* **Problem requirements**
Note how many lines in these entries contain "Free", and reply with that number alone.

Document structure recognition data
....

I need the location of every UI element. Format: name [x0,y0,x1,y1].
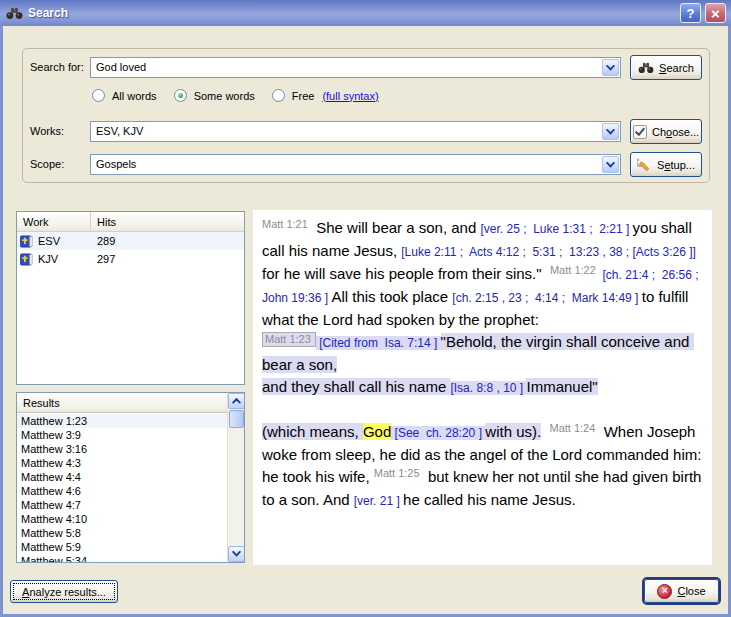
column-header-work[interactable]: Work [17,212,91,231]
verse-text: She will bear a son, and [308,219,481,236]
dropdown-button[interactable] [602,123,619,140]
result-item[interactable]: Matthew 4:6 [17,484,227,498]
radio-label: Free [292,90,315,102]
verse-text: All this took place [331,288,452,305]
work-cell: KJV [17,253,91,266]
checkmark-icon [633,125,647,139]
results-list[interactable]: Results Matthew 1:23Matthew 3:9Matthew 3… [16,392,245,563]
search-for-label: Search for: [30,61,84,73]
works-label: Works: [30,125,64,137]
verse-number: Matt 1:25 [374,467,420,479]
book-icon [20,253,33,266]
verse-text: with us). [485,423,541,440]
verse-text: and they shall call his name [262,378,450,395]
close-button-label: Close [677,585,705,597]
help-glyph: ? [687,6,695,21]
cross-reference-link[interactable]: [Cited from Isa. 7:14 ] [316,336,441,350]
result-item[interactable]: Matthew 4:10 [17,512,227,526]
radio-all-words[interactable]: All words [92,89,157,102]
result-item[interactable]: Matthew 4:4 [17,470,227,484]
verse-text: for he will save his people from their s… [262,265,550,282]
verse-number: Matt 1:22 [550,264,596,276]
dropdown-button[interactable] [602,59,619,76]
window-close-button[interactable]: × [705,3,726,23]
radio-free[interactable]: Free [272,89,315,102]
verse-number-boxed: Matt 1:23 [262,332,316,347]
chevron-down-icon [606,65,615,71]
results-items: Matthew 1:23Matthew 3:9Matthew 3:16Matth… [17,414,227,562]
verse-text [541,423,549,440]
search-window: Search ? × Search for: God loved [0,0,731,617]
choose-button[interactable]: Choose... [630,119,702,144]
result-item[interactable]: Matthew 5:9 [17,540,227,554]
radio-circle-icon [174,89,187,102]
scrollbar-thumb[interactable] [229,410,244,428]
hits-table[interactable]: Work Hits ESV289KJV297 [16,211,245,385]
scroll-down-button[interactable] [228,546,245,562]
results-scrollbar[interactable] [227,393,244,562]
book-icon [20,235,33,248]
column-header-hits[interactable]: Hits [91,216,116,228]
analyze-results-button[interactable]: Analyze results... [10,580,118,603]
analyze-button-label: Analyze results... [22,586,106,598]
radio-label: All words [112,90,157,102]
window-title: Search [28,6,68,20]
verse-number: Matt 1:21 [262,218,308,230]
search-button-label: Search [659,62,694,74]
result-item[interactable]: Matthew 1:23 [17,414,227,428]
hits-row[interactable]: KJV297 [17,250,244,268]
book-icon [20,253,33,266]
hits-table-header[interactable]: Work Hits [17,212,244,232]
radio-some-words[interactable]: Some words [174,89,255,102]
close-button[interactable]: × Close [644,579,719,603]
works-combobox[interactable]: ESV, KJV [90,121,621,142]
result-item[interactable]: Matthew 5:34 [17,554,227,562]
hits-table-body: ESV289KJV297 [17,232,244,268]
cross-reference-link[interactable]: [Luke 2:11 ; Acts 4:12 ; 5:31 ; 13:23 , … [401,245,699,259]
cross-reference-link[interactable]: [ver. 21 ] [354,494,403,508]
full-syntax-link[interactable]: (full syntax) [322,90,378,102]
result-item[interactable]: Matthew 4:3 [17,456,227,470]
result-item[interactable]: Matthew 5:8 [17,526,227,540]
cross-reference-link[interactable]: [See ch. 28:20 ] [391,426,485,440]
cross-reference-link[interactable]: [ch. 2:15 , 23 ; 4:14 ; Mark 14:49 ] [452,291,641,305]
result-item[interactable]: Matthew 3:9 [17,428,227,442]
scope-label: Scope: [30,158,64,170]
hits-row[interactable]: ESV289 [17,232,244,250]
verse-preview-pane[interactable]: Matt 1:21 She will bear a son, and [ver.… [253,210,712,565]
search-input-combobox[interactable]: God loved [90,57,621,78]
binoculars-icon [6,7,23,20]
chevron-down-icon [606,129,615,135]
help-button[interactable]: ? [680,3,701,23]
preview-paragraph: Matt 1:21 She will bear a son, and [ver.… [262,217,704,331]
result-item[interactable]: Matthew 4:7 [17,498,227,512]
wrench-icon [637,157,652,172]
result-item[interactable]: Matthew 3:16 [17,442,227,456]
verse-number: Matt 1:24 [550,422,596,434]
chevron-up-icon [232,398,241,404]
close-button-ring: × Close [642,577,721,605]
cross-reference-link[interactable]: [ver. 25 ; Luke 1:31 ; 2:21 ] [480,222,632,236]
verse-text: (which means, [262,423,363,440]
search-button[interactable]: Search [630,55,702,80]
close-x-icon: × [711,5,720,22]
chevron-down-icon [606,162,615,168]
work-name: ESV [38,235,60,247]
binoculars-icon [638,62,654,74]
search-input-value: God loved [96,58,146,77]
setup-button[interactable]: Setup... [630,152,702,177]
scroll-up-button[interactable] [228,393,245,409]
search-hit: God [363,423,391,440]
titlebar[interactable]: Search ? × [0,0,731,26]
cross-reference-link[interactable]: [Isa. 8:8 , 10 ] [450,381,526,395]
work-cell: ESV [17,235,91,248]
chevron-down-icon [232,551,241,557]
scope-combobox[interactable]: Gospels [90,154,621,175]
setup-button-label: Setup... [657,159,695,171]
dropdown-button[interactable] [602,156,619,173]
radio-label: Some words [194,90,255,102]
search-type-options: All words Some words Free (full syntax) [92,88,379,103]
dialog-body: Search for: God loved [3,26,728,614]
verse-text: Immanuel" [526,378,597,395]
radio-circle-icon [92,89,105,102]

....

* **Solution to this task**
3